Loud artsy friend + Loud artsy friend = 80% failure
Quiet, sweet friend + Loud artsy friend = 50% chance of awkwardness
Theatre friend + Theatre friend = 90% chance of instant excitement, with 80% chance of hostile arguing (same formula for intense music friends)
Old close friend + New close friend = 70% chance of awkwardness, followed by 80% chance of competition

Clearly, these are some sad statistics. Could someone find me some more uplifting numbers? Doctor the books, if you have to. Give a girl some hope!

I'm constantly searching for the perfect formula, and I'm not alone. No matter how fulfilling and supportive a one-on-one friendship is, sometimes you just need a friend family. The other night, I saw a photo on my roommate's bulletin board of 6 or 7 girls squished around a table, everyone in mid-laugh. Are these days gone?
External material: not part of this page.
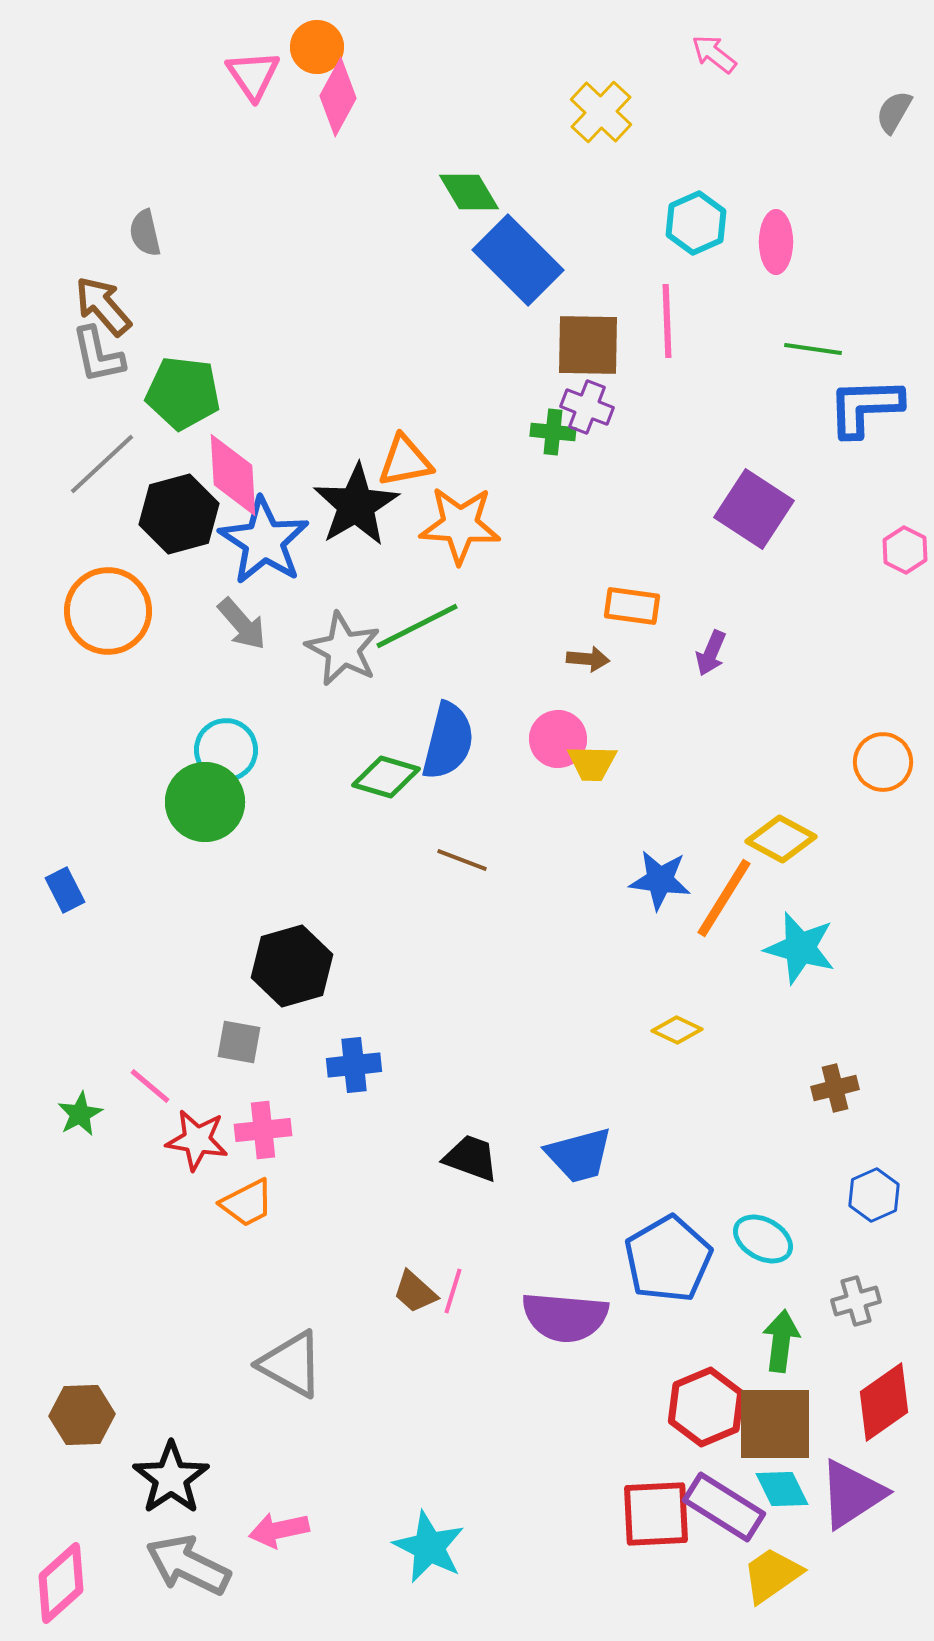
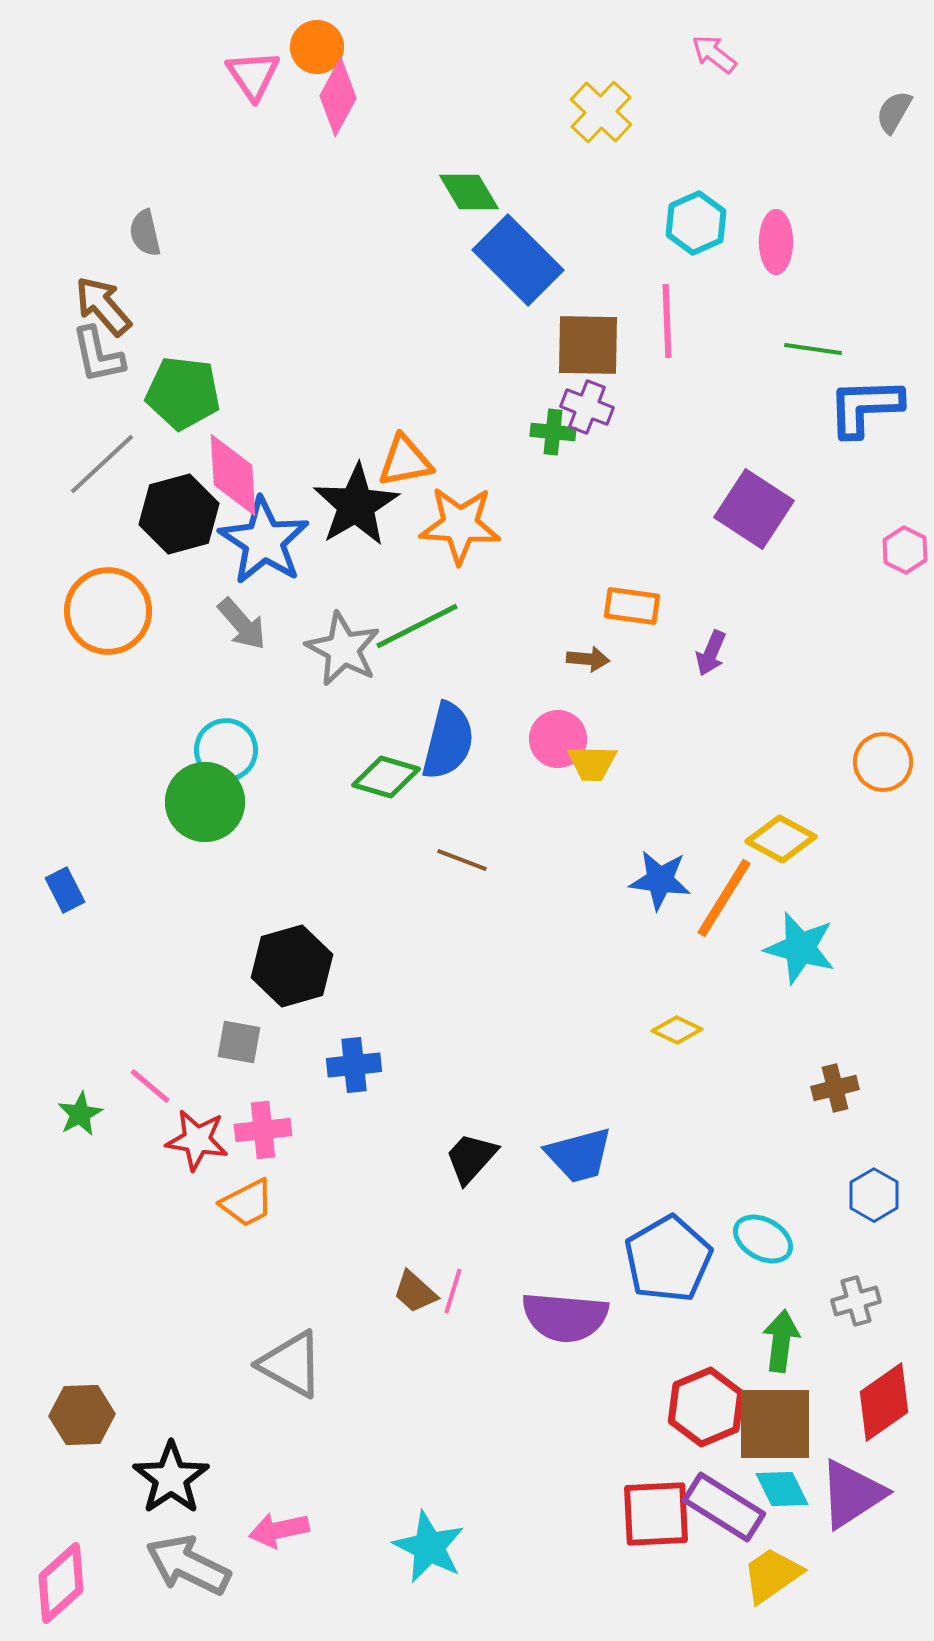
black trapezoid at (471, 1158): rotated 68 degrees counterclockwise
blue hexagon at (874, 1195): rotated 6 degrees counterclockwise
These days, when I do gather a group of friends, I'm so distracted and worried about the group dynamics, I'm barely mentally present. Are we ever able to get back to those carefree group days? Now, there are always people who don't know each other, and someone's busy playing host and introducing everyone with conversation starters: "Madeleine, Laura works at a publishing company in NY and has her own jewelry business." My favorite nights were kitchen nights. We've all had them. You don't really have any set plans, so you have a few people over, and you end up just sitting at the kitchen table talking and laughing, and before you know it, it's too late to make it out to the bar before last call (note: in Boston, city of Puritans, this doesn't take much...1 am comes quickly).

Being the optimist I am, I'm pretty sure this will all get sorted out in our thirties, when we're not all in such drastically different places. Until then, if you have a friend family, please consider adopting me. I bake cookies.